L’interdiction de distributions directes ou indirectes de bénéfices ou d’éléments de patrimoine n'implique pas que les membres d'une association ne puissent tirer aucun avantage de leur statut de membres. Mais ces avantages doivent se situer dans les limites d'une réalisation normale de l'objet et du but de l'association (il appartiendra alors, le cas échéant, aux juridictions de fond d'estimer si les transferts patrimoniaux se situent encore dans ces limites).
Quelques exemples :
- Une association sportive peut autoriser ses membres à utiliser gratuitement ou à prix de faveur les installations sportives dont elle est propriétaire
- Un théâtre amateur peut accorder à ses membres ou à des tiers un accès gratuit à des représentations
- Une association qui se consacre à dispenser des soins médicaux peut les prodiguer gratuitement à ses membres ou leur faire bénéficier d'une réduction, etc.
Contrairement au fait que les associations pourront à l’avenir exercer des activités lucratives, la réforme ne rompra pas avec le passé, concernant l'interdiction de distribution de bénéfices.
Enfin, j’aimerais à nouveau insister sur le fait que l’ASBL n’est pas concernée, uniquement par ces faits, par l’impôt des sociétés, même si elle peut à l’avenir exercer des activités économiques.

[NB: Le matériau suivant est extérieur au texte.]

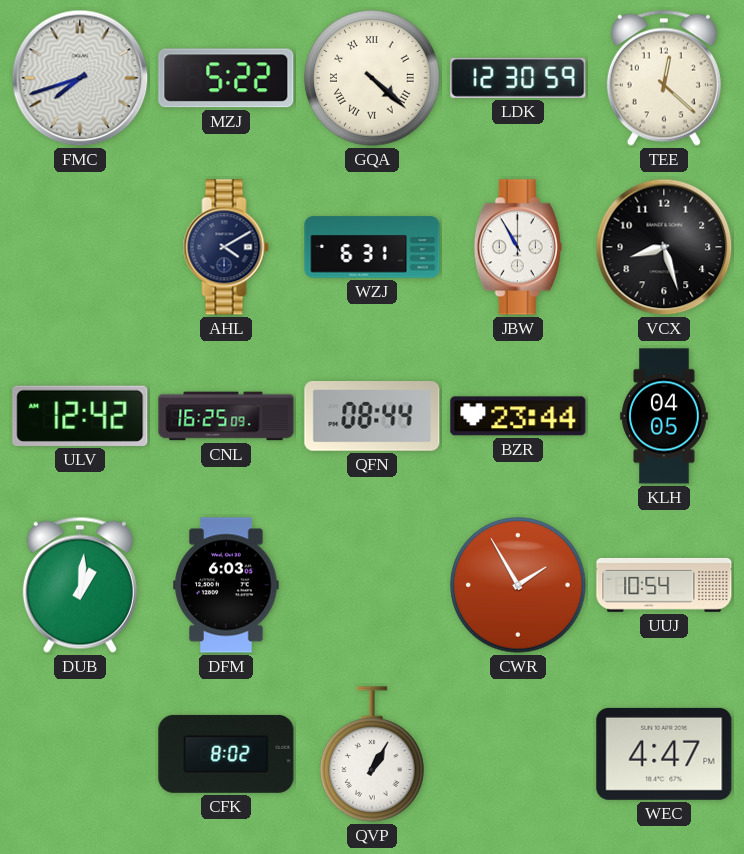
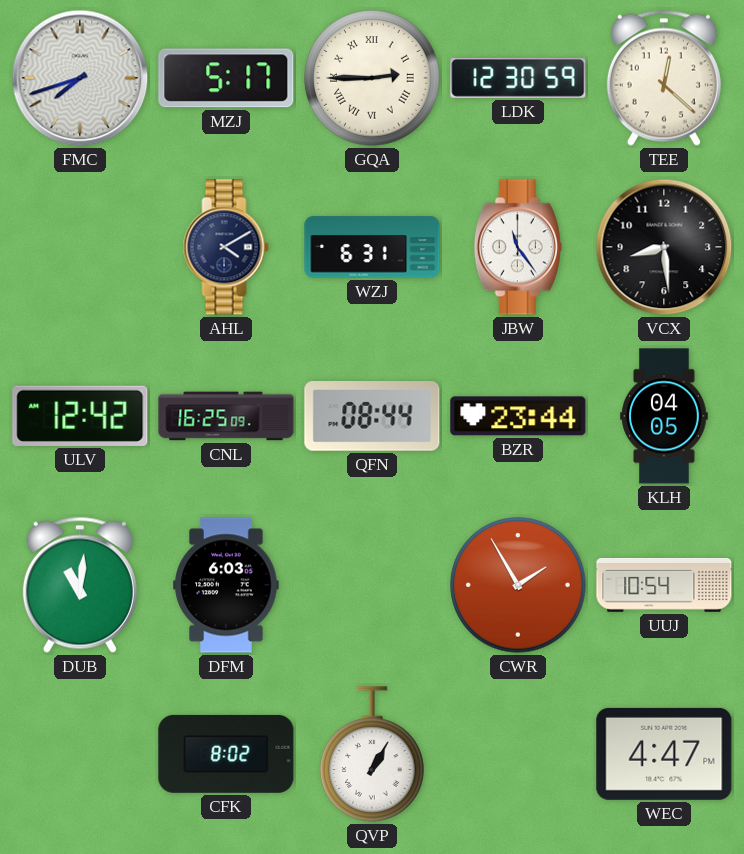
MZJ: 5:22 -> 5:17
GQA: 4:22 -> 2:45
JBW: 10:55 -> 11:24
VCX: 8:27 -> 8:29
DUB: 1:01 -> 11:01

Actuellement, le fait de savoir si l’ASBL relève de la personnalité morale ou de l’impôt des sociétés est une question de fait. Dans la pratique, le fisc analysera la réalité économique et sur cette base, taxera l’ASBL sous le régime de l’impôt des personnes morales ou celui de l’impôt des sociétés. Le fait que l’ASBL puisse à l’avenir exercer des activités économiques de manière illimitée n’impactera pas l’évaluation menée par le fisc. En outre, et je le répète, une ASBL n’est pas obligée d’exercer des activités économiques et peut donc, comme c’est le cas actuellement, décider de ne pas exercer d’activités lucratives.